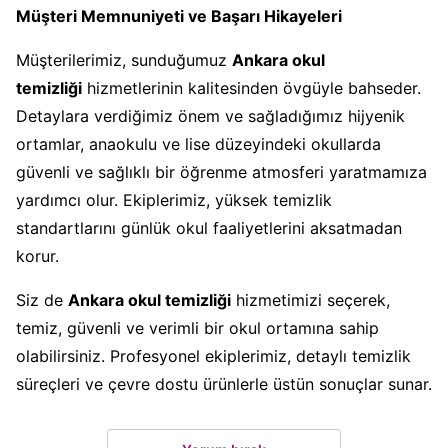
Müşteri Memnuniyeti ve Başarı Hikayeleri
Müşterilerimiz, sunduğumuz
Ankara okul
temizliği
hizmetlerinin kalitesinden övgüyle bahseder.
Detaylara verdiğimiz önem ve sağladığımız hijyenik
ortamlar, anaokulu ve lise düzeyindeki okullarda
güvenli ve sağlıklı bir öğrenme atmosferi yaratmamıza
yardımcı olur. Ekiplerimiz, yüksek temizlik
standartlarını günlük okul faaliyetlerini aksatmadan
korur.
Siz de
Ankara okul temizliği
hizmetimizi seçerek,
temiz, güvenli ve verimli bir okul ortamına sahip
olabilirsiniz. Profesyonel ekiplerimiz, detaylı temizlik
süreçleri ve çevre dostu ürünlerle üstün sonuçlar sunar.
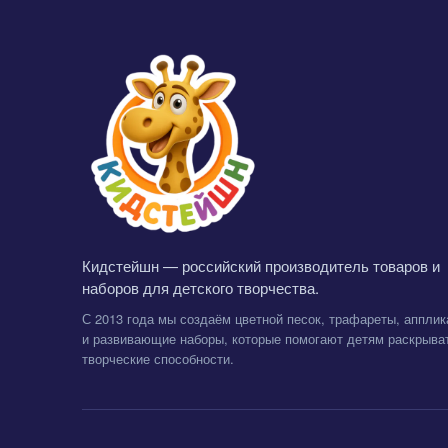
Кидстейшн — российский производитель товаров и
наборов для детского творчества.
С 2013 года мы создаём цветной песок, трафареты, апплик
и развивающие наборы, которые помогают детям раскрыва
творческие способности.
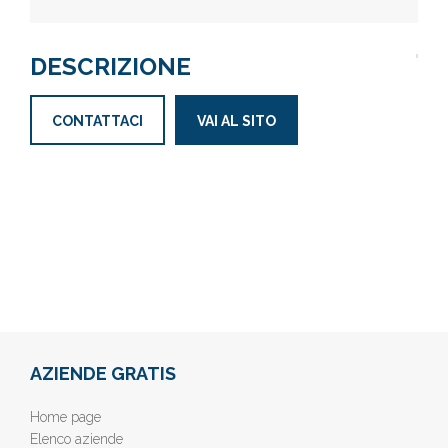
DESCRIZIONE
CONTATTACI
VAI AL SITO
AZIENDE GRATIS
Home page
Elenco aziende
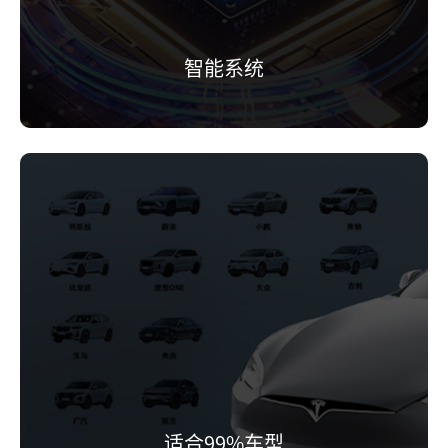
智能系统
适合99%车型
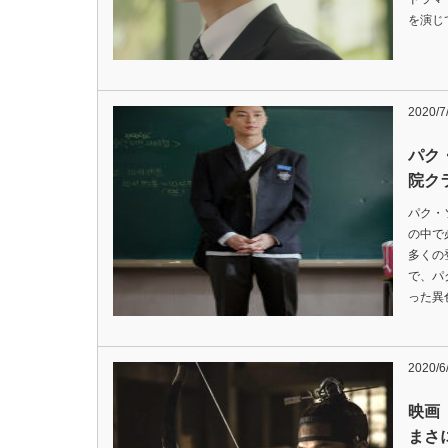
を演じてい
2020/7
パク
院ク
パク・
の中で
多くの
で、パ
った異
2020/6
映画
まさ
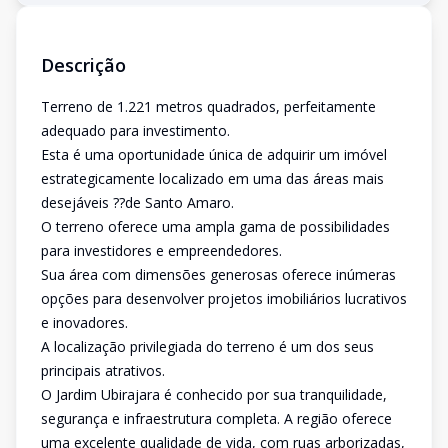
Descrição
Terreno de 1.221 metros quadrados, perfeitamente
adequado para investimento.
Esta é uma oportunidade única de adquirir um imóvel
estrategicamente localizado em uma das áreas mais
desejáveis ??de Santo Amaro.
O terreno oferece uma ampla gama de possibilidades
para investidores e empreendedores.
Sua área com dimensões generosas oferece inúmeras
opções para desenvolver projetos imobiliários lucrativos
e inovadores.
A localização privilegiada do terreno é um dos seus
principais atrativos.
O Jardim Ubirajara é conhecido por sua tranquilidade,
segurança e infraestrutura completa. A região oferece
uma excelente qualidade de vida, com ruas arborizadas,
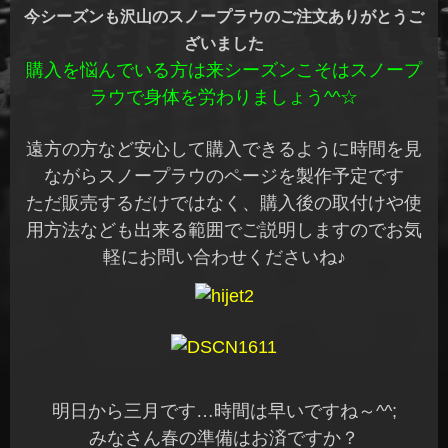
今シーズンも沢山のスノープラウのご注文ありがとうご
ざいました
購入を悩んでいる方は来シーズンこそはスノープ
ラウで身体を労わりましょう^^☆
遠方の方など安心して購入できるように時間を見
ながらスノープラウのページを製作予定です
ただ販売するだけではなく、購入後の取付けや使
用方法なども出来る範囲でご説明しますのでお気
軽にお問い合わせくださいね♪
明日から三月です…時間は早いですね～^^;
みなさん春の準備はお済ですか？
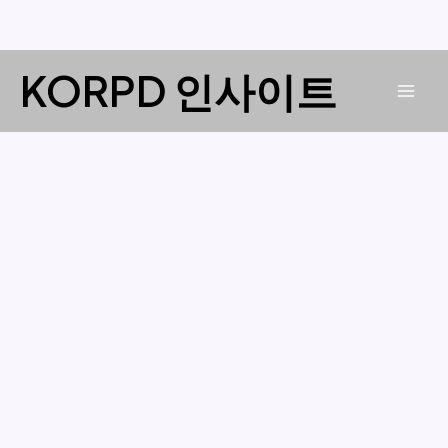
콘
KORPD 인사이트
텐
Mai
츠
로
Men
건
너
뛰
기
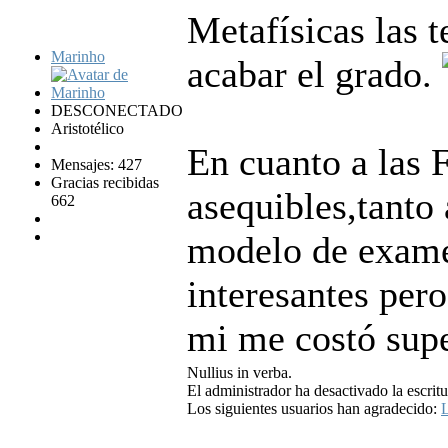
Metafísicas las t
Marinho
acabar el grado.
DESCONECTADO
Aristotélico
En cuanto a las 
Mensajes: 427
Gracias recibidas
asequibles,tanto 
662
modelo de exame
interesantes pero
mi me costó sup
Nullius in verba.
El administrador ha desactivado la escritu
Los siguientes usuarios han agradecido:
L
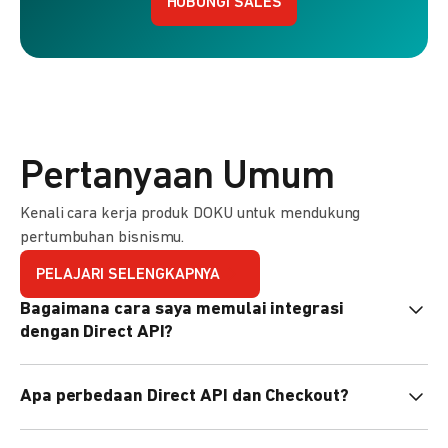
HUBUNGI SALES
Pertanyaan Umum
Kenali cara kerja produk DOKU untuk mendukung
pertumbuhan bisnismu.
PELAJARI SELENGKAPNYA
Bagaimana cara saya memulai integrasi
dengan Direct API?
Kami menyediakan Code Library dalam berbagai bahasa
Apa perbedaan Direct API dan Checkout?
pemrograman untuk membantu integrasi Anda. Pelajari
selengkapnya
di sini
.
Direct API memberi kontrol penuh atas halaman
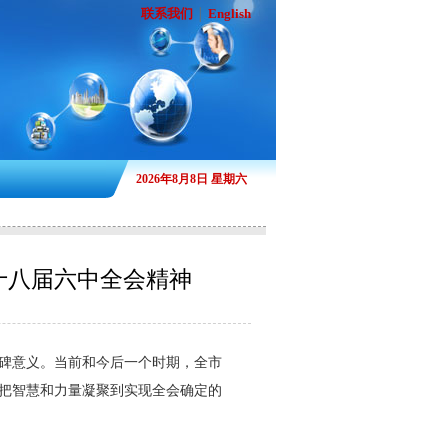
联系我们
English
│
2026年8月8日 星期六
十八届六中全会精神
碑意义。当前和今后一个时期，全市
把智慧和力量凝聚到实现全会确定的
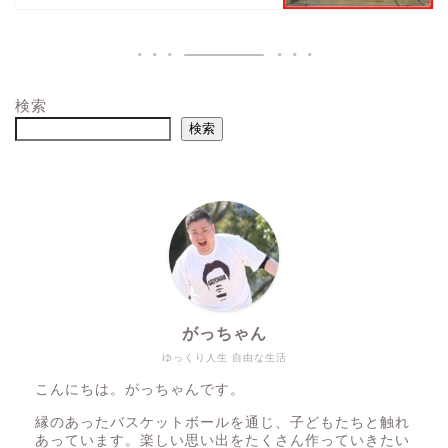
検索
検索
がっちゃん
ゆっくり人生 自由な生活
こんにちは。がっちゃんです。
縁のあったバスケットボールを通じ、子どもたちと触れ
あっています。楽しい思い出をたくさん作っていきたい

▸ Directions for this task: Print every entry word for word; omit the pictures.

▸ Solution to this task:
Müşteri Memnuniyeti ve Başarı Hikayeleri
Müşterilerimiz, sunduğumuz
Ankara okul
temizliği
hizmetlerinin kalitesinden övgüyle bahseder.
Detaylara verdiğimiz önem ve sağladığımız hijyenik
ortamlar, anaokulu ve lise düzeyindeki okullarda
güvenli ve sağlıklı bir öğrenme atmosferi yaratmamıza
yardımcı olur. Ekiplerimiz, yüksek temizlik
standartlarını günlük okul faaliyetlerini aksatmadan
korur.
Siz de
Ankara okul temizliği
hizmetimizi seçerek,
temiz, güvenli ve verimli bir okul ortamına sahip
olabilirsiniz. Profesyonel ekiplerimiz, detaylı temizlik
süreçleri ve çevre dostu ürünlerle üstün sonuçlar sunar.
Кидстейшн — российский производитель товаров и
наборов для детского творчества.
С 2013 года мы создаём цветной песок, трафареты, апплик
и развивающие наборы, которые помогают детям раскрыва
творческие способности.
DESCRIZIONE
CONTATTACI
VAI AL SITO
AZIENDE GRATIS
Home page
Elenco aziende
智能系统
适合99%车型
を演じてい
2020/7
パク
院ク
パク・
の中で
多くの
で、パ
った異
2020/6
映画
まさ
Descrição
Terreno de 1.221 metros quadrados, perfeitamente
adequado para investimento.
Esta é uma oportunidade única de adquirir um imóvel
estrategicamente localizado em uma das áreas mais
desejáveis ??de Santo Amaro.
O terreno oferece uma ampla gama de possibilidades
para investidores e empreendedores.
Sua área com dimensões generosas oferece inúmeras
opções para desenvolver projetos imobiliários lucrativos
e inovadores.
A localização privilegiada do terreno é um dos seus
principais atrativos.
O Jardim Ubirajara é conhecido por sua tranquilidade,
segurança e infraestrutura completa. A região oferece
uma excelente qualidade de vida, com ruas arborizadas,
今シーズンも沢山のスノープラウのご注文ありがとうご
ざいました
購入を悩んでいる方は来シーズンこそはスノープ
ラウで身体を労わりましょう^^☆
遠方の方など安心して購入できるように時間を見
ながらスノープラウのページを製作予定です
ただ販売するだけではなく、購入後の取付けや使
用方法なども出来る範囲でご説明しますのでお気
軽にお問い合わせくださいね♪
明日から三月です…時間は早いですね～^^;
みなさん春の準備はお済ですか？
콘
KORPD 인사이트
텐
Mai
츠
로
Men
건
너
뛰
기
Metafísicas las t
Marinho
acabar el grado.
DESCONECTADO
Aristotélico
En cuanto a las 
Mensajes: 427
Gracias recibidas
asequibles,tanto 
662
modelo de exame
interesantes pero
mi me costó sup
Nullius in verba.
El administrador ha desactivado la escritu
Los siguientes usuarios han agradecido:
L
HUBUNGI SALES
Pertanyaan Umum
Kenali cara kerja produk DOKU untuk mendukung
pertumbuhan bisnismu.
PELAJARI SELENGKAPNYA
Bagaimana cara saya memulai integrasi
dengan Direct API?
Kami menyediakan Code Library dalam berbagai bahasa
Apa perbedaan Direct API dan Checkout?
pemrograman untuk membantu integrasi Anda. Pelajari
selengkapnya
di sini
.
Direct API memberi kontrol penuh atas halaman
联系我们
English
│
2026年8月8日 星期六
十八届六中全会精神
碑意义。当前和今后一个时期，全市
把智慧和力量凝聚到实现全会确定的
検索
検索
がっちゃん
ゆっくり人生 自由な生活
こんにちは。がっちゃんです。
縁のあったバスケットボールを通じ、子どもたちと触れ
あっています。楽しい思い出をたくさん作っていきたい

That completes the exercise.